Rodney finishes by saying, with all the pride he can manage, that all he did, he did for the good of Port Elmer. Abraham tells him, “We’re not from Port Elmer.”

While Abraham speaks to the former captain of the Smog, Father Albie tends his crewmates’ wounds as best he can, and quickly gets them standing once more.

As Francis stands, holding the side of the ship for support, he spots a flock of terns playing in the wind a few miles northwest. It dawns on him how quiet the seas have been this morning.

A pale branch of tendrils slowly rises from the sea. The birds do not flee as it approaches. They do not struggle as it pulls them beneath the waves.

Seeing this, Samuel unceremoniously tosses Rodney overboard, ignoring his screams and pleas.

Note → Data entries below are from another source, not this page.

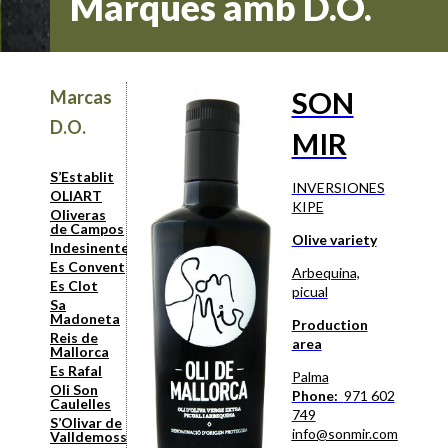
Marques amb D.O.
SON
Marcas
D.O.
MIR
S’Establit
INVERSIONES
OLIART
KIPE
Oliveras
de Campos
Olive variety
Indesinenter
Es Convent
Arbequina,
Es Clot
picual
Sa
Madoneta
Production
Reis de
area
Mallorca
Es Rafal
Palma
Oli Son
Phone:
971 602
Caulelles
749
S’Olivar de
info@sonmir.com
Valldemossa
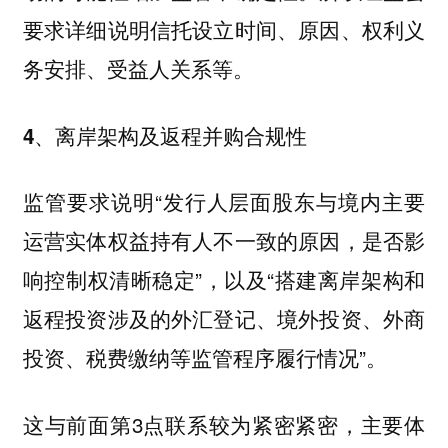
要求详细说明信托设立时间、原因、权利义
务安排、受益人关系等。
4、离岸架构及返程并购合规性
监管要求说明“发行人层面股东与境内主要
运营实体权益持有人不一致的原因，是否影
响控制权清晰稳定”，以及“搭建离岸架构和
返程投资涉及的外汇登记、境外投资、外商
投资、税费缴纳等监管程序履行情况”。
这与前面第3点联系较为紧密紧密，主要体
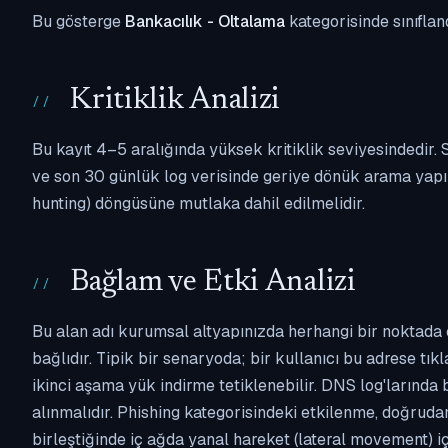
Bu gösterge
Bankacılık - Oltalama
kategorisinde sınıflan
Kritiklik Analizi
Bu kayıt 4–5 aralığında yüksek kritiklik seviyesindedir
ve son 30 günlük log verisinde geriye dönük arama yapılm
hunting) döngüsüne mutlaka dahil edilmelidir.
Bağlam ve Etki Analizi
Bu alan adı kurumsal altyapınızda herhangi bir noktada 
bağlıdır. Tipik bir senaryoda; bir kullanıcı bu adrese tı
ikinci aşama yük indirme tetiklenebilir. DNS log'larında
alınmalıdır. Phishing kategorisindeki etkilenme, doğruda
birleştiğinde iç ağda yanal hareket (lateral movement) i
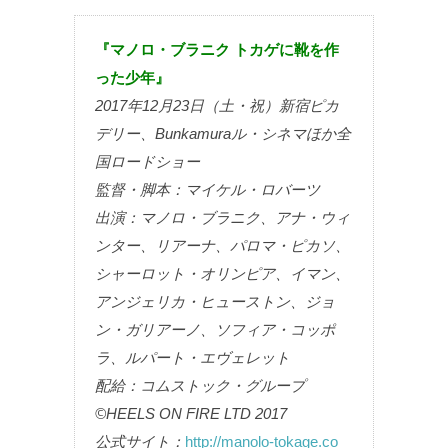
『マノロ・ブラニク トカゲに靴を作
った少年』
2017年12月23日（土・祝）新宿ピカ
デリー、Bunkamuraル・シネマほか全
国ロードショー
監督・脚本：マイケル・ロバーツ
出演：マノロ・ブラニク、アナ・ウィ
ンター、リアーナ、パロマ・ピカソ、
シャーロット・オリンピア、イマン、
アンジェリカ・ヒューストン、ジョ
ン・ガリアーノ、ソフィア・コッポ
ラ、ルパート・エヴェレット
配給：コムストック・グループ
©HEELS ON FIRE LTD 2017
公式サイト：
http://manolo-tokage.co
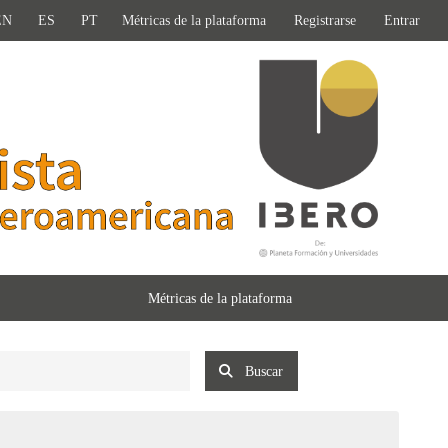
EN
ES
PT
Métricas de la plataforma
Registrarse
Entrar
Métricas de la plataforma
Buscar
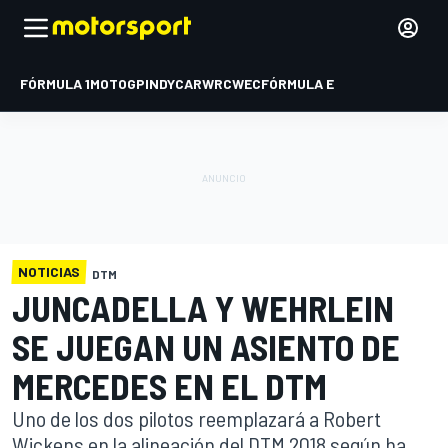
FÓRMULA 1
MOTOGP
INDYCAR
WRC
WEC
FÓRMULA E
NOTICIAS
DTM
JUNCADELLA Y WEHRLEIN
SE JUEGAN UN ASIENTO DE
MERCEDES EN EL DTM
Uno de los dos pilotos reemplazará a Robert
Wickens en la alineación del DTM 2018 según ha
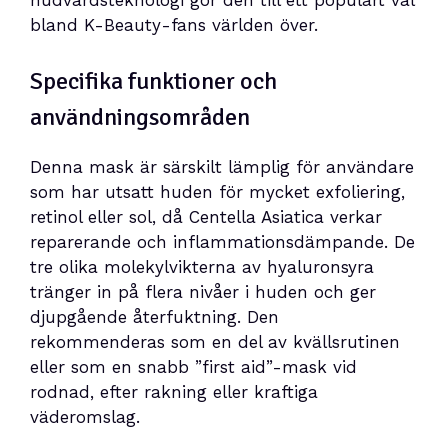
bland K-Beauty-fans världen över.
Specifika funktioner och
användningsområden
Denna mask är särskilt lämplig för användare
som har utsatt huden för mycket exfoliering,
retinol eller sol, då Centella Asiatica verkar
reparerande och inflammationsdämpande. De
tre olika molekylvikterna av hyaluronsyra
tränger in på flera nivåer i huden och ger
djupgående återfuktning. Den
rekommenderas som en del av kvällsrutinen
eller som en snabb ”first aid”-mask vid
rodnad, efter rakning eller kraftiga
väderomslag.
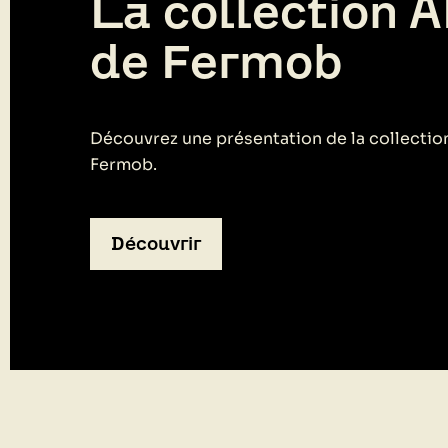
La collection 
de Fermob
Découvrez une présentation de la collecti
Fermob.
Découvrir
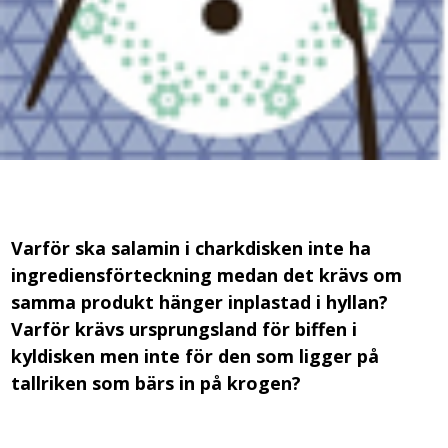
Varför ska salamin i charkdisken inte ha
ingrediensförteckning medan det krävs om
samma produkt hänger inplastad i hyllan?
Varför krävs ursprungsland för biffen i
kyldisken men inte för den som ligger på
tallriken som bärs in på krogen?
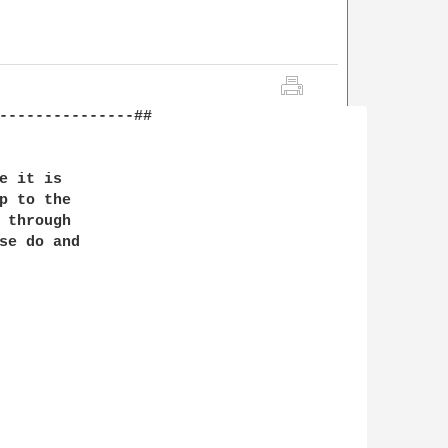
---------------##

 it is

p to the

 through

se do and
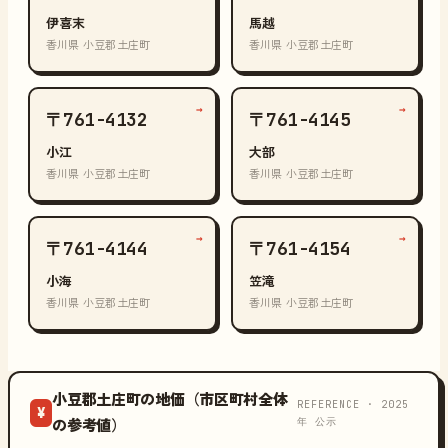
伊喜末
馬越
香川県 小豆郡土庄町
香川県 小豆郡土庄町
→
→
〒761-4132
〒761-4145
小江
大部
香川県 小豆郡土庄町
香川県 小豆郡土庄町
→
→
〒761-4144
〒761-4154
小海
笠滝
香川県 小豆郡土庄町
香川県 小豆郡土庄町
小豆郡土庄町の地価（市区町村全体
REFERENCE · 2025
¥
年 公示
の参考値）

The crew splits with great haste, with Samuel helming the Smog and Abraham helming the Grey Heron, heading north with all the speed they can manage.

An hour later, the echoes of screaming and splashing behind them abruptly ceases. Behind the ships lie naught but empty waves.

When the crew pulls into Port Elmer at 1800, they spare no time to rest, bringing the crates of firearms directly to the head of the local garrison. The young Capt. Freddie Shaw thanks them for their service with grateful words and 1000 steel pennies. However, until The City sends more men to wield them, he says, they will be of little use.

Capt. Shaw sweats a little as he asks if the crew wishes to join the effort to liberate Fort Albert. They refuse, and hurry out the door.

A strict watch is kept that night. None sleep easy as the watchmen keep their eyes peeled and guns ready for men in company uniforms.

The crew ends the day with 12 days of food, 10 days of water, and 20 gallons of fuel.